▶ _TO DO_
Write down the lines exactly as they appear, from the one that contains "ТАБЛИЦА РАЗМЕРОВ" through the final line of the records, so that both ends are kept and no pictures come along.

= = = = =

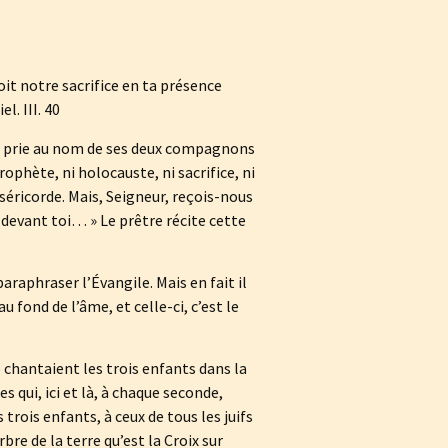
it notre sacrifice en ta présence
l. III. 40
 Il prie au nom de ses deux compagnons
prophète, ni holocauste, ni sacrifice, ni
séricorde. Mais, Seigneur, reçois-nous
 devant toi… » Le prêtre récite cette
araphraser l’Évangile. Mais en fait il
 fond de l’âme, et celle-ci, c’est le
e chantaient les trois enfants dans la
 qui, ici et là, à chaque seconde,
 trois enfants, à ceux de tous les juifs
bre de la terre qu’est la Croix sur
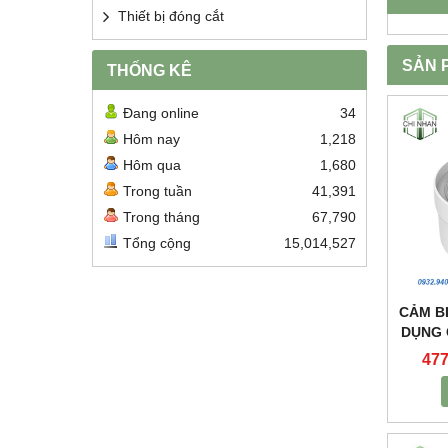
Thiết bị đóng cắt
SẢN 
THỐNG KÊ
Đang online
34
Hôm nay
1,218
Hôm qua
1,680
Trong tuần
41,391
Trong tháng
67,790
Tổng cộng
15,014,527
CẢM B
DỤNG 
NHÀ 
477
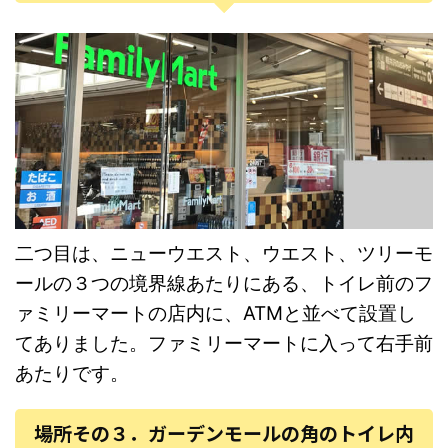
二つ目は、ニューウエスト、ウエスト、ツリーモ
ールの３つの境界線あたりにある、トイレ前のフ
ァミリーマートの店内に、ATMと並べて設置し
てありました。ファミリーマートに入って右手前
あたりです。
場所その３．ガーデンモールの角のトイレ内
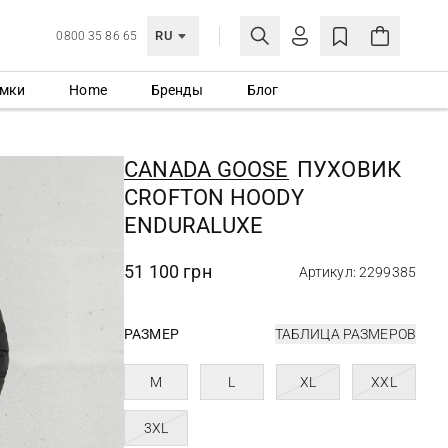
RU
0800 35 86 65
мки
Home
Бренды
Блог
ЛИЧНЫЙ КАБИНЕТ
ВОЙТИ
CANADA GOOSE
ПУХОВИК
Еще не зарегистрированы?
CROFTON HOODY
СОЗДАТЬ УЧЕТНУЮ ЗАПИСЬ
ENDURALUXE
51 100 грн
Артикул: 2299385
РАЗМЕР
ТАБЛИЦА РАЗМЕРОВ
M
L
XL
XXL
3XL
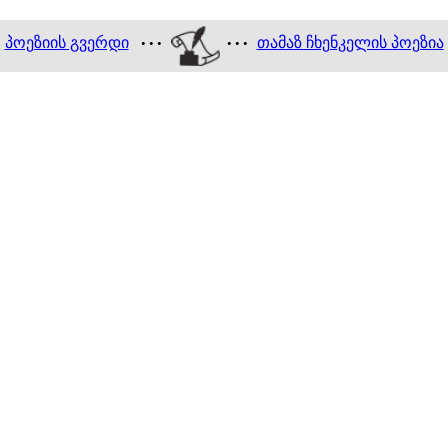
პოეზიის გვერდი
თამაზ ჩხენკელის პოეზია
• • •
• • •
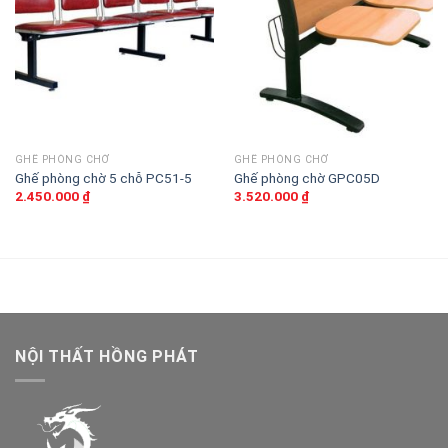
yêu
yêu
thích
thích
GHẾ PHÒNG CHỜ
GHẾ PHÒNG CHỜ
Ghế phòng chờ 5 chỗ PC51-5
Ghế phòng chờ GPC05D
2.450.000
₫
3.520.000
₫
NỘI THẤT HỒNG PHÁT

= = = = =

▶ _EXPECTED ANSWER_
ТАБЛИЦА РАЗМЕРОВ
M
L
XL
XXL
3XL
პოეზიის გვერდი
თამაზ ჩხენკელის პოეზია
• • •
• • •
yêu
yêu
thích
thích
GHẾ PHÒNG CHỜ
GHẾ PHÒNG CHỜ
Ghế phòng chờ 5 chỗ PC51-5
Ghế phòng chờ GPC05D
2.450.000
₫
3.520.000
₫
NỘI THẤT HỒNG PHÁT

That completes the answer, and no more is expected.